WORK TO BE COMPLETED: The reply to the records below should contain exactly the lines from the line with "мой в красной" through the line with "Выставка интересна не", and nothing besides.
*** Opening DATA PROVIDED ***
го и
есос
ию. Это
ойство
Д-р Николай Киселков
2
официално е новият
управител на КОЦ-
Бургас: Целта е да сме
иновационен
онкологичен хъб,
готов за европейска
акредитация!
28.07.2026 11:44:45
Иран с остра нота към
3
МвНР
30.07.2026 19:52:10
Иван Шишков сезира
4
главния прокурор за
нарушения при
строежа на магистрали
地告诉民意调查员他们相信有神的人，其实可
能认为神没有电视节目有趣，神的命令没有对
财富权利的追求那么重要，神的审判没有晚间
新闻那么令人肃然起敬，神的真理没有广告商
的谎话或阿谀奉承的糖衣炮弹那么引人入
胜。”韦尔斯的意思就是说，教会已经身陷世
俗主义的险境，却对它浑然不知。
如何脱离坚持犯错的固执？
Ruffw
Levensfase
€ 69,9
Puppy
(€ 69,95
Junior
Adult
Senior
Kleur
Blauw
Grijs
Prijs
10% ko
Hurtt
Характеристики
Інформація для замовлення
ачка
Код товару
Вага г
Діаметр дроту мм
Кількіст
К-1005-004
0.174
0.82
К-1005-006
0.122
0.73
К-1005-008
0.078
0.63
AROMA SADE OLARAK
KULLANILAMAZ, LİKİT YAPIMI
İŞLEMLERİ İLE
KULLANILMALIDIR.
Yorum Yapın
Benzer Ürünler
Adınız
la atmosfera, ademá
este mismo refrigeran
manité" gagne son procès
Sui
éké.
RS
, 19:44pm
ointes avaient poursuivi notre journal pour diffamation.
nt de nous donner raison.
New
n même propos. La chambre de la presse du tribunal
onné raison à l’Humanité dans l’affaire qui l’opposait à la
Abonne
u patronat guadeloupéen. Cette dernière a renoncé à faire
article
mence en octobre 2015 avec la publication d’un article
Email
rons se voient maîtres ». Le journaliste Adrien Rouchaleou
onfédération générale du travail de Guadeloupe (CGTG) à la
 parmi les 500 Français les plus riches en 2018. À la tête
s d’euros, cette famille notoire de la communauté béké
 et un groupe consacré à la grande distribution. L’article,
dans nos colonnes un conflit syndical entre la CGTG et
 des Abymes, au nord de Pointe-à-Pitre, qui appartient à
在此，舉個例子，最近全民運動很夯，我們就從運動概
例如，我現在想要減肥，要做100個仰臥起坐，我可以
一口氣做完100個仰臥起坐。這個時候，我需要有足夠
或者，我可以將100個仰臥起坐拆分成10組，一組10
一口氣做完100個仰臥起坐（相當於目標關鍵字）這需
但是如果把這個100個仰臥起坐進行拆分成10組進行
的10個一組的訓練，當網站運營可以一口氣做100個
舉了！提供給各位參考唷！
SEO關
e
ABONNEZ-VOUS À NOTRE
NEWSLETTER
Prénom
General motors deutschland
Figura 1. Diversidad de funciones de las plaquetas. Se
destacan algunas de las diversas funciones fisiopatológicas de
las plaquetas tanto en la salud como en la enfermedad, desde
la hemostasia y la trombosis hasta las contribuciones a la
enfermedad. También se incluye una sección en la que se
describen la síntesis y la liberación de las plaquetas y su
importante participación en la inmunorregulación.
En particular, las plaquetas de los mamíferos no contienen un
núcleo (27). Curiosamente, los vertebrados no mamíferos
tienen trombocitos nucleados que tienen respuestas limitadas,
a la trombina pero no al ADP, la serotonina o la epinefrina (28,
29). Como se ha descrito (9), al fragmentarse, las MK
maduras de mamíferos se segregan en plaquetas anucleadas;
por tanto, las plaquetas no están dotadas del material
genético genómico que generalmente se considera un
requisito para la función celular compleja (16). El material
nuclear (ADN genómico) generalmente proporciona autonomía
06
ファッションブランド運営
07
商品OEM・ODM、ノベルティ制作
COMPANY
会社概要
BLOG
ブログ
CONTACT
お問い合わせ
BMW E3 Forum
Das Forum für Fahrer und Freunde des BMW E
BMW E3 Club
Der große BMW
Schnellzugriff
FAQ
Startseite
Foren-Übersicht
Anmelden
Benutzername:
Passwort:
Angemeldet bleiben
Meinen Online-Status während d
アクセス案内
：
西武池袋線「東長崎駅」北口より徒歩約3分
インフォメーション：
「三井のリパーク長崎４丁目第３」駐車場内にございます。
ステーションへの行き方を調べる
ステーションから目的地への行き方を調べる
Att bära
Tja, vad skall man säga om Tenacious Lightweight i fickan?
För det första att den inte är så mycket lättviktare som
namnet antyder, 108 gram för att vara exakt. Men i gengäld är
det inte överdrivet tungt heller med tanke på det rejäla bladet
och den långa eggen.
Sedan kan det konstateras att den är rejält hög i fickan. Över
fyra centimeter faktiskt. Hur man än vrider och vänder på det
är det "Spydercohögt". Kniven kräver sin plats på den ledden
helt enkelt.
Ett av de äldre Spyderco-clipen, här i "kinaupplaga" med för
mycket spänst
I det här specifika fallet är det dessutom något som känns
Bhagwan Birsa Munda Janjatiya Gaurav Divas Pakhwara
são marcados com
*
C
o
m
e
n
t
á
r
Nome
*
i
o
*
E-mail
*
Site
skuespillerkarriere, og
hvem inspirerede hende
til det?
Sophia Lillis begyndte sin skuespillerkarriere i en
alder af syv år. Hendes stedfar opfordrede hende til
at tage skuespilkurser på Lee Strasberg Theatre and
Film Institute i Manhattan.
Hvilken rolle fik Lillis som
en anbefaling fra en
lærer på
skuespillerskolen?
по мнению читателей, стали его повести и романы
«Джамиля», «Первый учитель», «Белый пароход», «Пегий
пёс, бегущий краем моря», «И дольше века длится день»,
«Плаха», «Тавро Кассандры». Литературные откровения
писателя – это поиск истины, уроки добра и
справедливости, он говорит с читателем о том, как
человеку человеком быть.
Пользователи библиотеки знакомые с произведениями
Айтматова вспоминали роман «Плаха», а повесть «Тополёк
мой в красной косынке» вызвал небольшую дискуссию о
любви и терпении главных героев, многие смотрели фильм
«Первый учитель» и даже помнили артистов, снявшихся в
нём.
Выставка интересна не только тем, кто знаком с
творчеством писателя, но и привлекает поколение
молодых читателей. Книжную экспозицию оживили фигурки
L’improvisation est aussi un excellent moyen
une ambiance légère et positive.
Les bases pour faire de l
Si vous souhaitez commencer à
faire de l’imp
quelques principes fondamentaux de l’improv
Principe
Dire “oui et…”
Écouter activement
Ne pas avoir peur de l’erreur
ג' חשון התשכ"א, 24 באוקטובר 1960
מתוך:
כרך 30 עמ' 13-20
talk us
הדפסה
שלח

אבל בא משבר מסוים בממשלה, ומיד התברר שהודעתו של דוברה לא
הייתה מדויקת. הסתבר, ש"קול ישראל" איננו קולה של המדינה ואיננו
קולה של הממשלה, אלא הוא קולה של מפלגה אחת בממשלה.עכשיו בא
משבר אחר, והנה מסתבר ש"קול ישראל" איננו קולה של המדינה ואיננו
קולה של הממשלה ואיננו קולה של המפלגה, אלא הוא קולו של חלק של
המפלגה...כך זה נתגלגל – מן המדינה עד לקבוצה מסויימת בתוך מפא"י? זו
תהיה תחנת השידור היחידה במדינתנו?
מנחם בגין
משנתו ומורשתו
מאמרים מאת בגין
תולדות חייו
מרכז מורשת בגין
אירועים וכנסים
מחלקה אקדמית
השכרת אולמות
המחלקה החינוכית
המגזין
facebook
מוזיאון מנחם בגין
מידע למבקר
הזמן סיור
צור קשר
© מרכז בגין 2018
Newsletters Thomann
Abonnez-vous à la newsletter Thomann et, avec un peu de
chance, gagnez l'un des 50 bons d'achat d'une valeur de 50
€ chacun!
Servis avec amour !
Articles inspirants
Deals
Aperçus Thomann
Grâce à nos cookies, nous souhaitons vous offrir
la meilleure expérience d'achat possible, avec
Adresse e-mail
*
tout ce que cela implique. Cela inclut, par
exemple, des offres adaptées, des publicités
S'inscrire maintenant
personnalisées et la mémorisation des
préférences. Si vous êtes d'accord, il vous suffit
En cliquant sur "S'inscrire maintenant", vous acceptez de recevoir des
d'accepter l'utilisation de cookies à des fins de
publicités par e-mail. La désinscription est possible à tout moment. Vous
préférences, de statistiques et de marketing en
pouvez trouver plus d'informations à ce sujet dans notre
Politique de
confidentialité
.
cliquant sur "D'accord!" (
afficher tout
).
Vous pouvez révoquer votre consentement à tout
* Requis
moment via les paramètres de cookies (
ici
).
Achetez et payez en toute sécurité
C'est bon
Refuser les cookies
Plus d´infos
*** Closing DATA PROVIDED ***
RESULT:
мой в красной косынке» вызвал небольшую дискуссию о
любви и терпении главных героев, многие смотрели фильм
«Первый учитель» и даже помнили артистов, снявшихся в
нём.
Выставка интересна не только тем, кто знаком с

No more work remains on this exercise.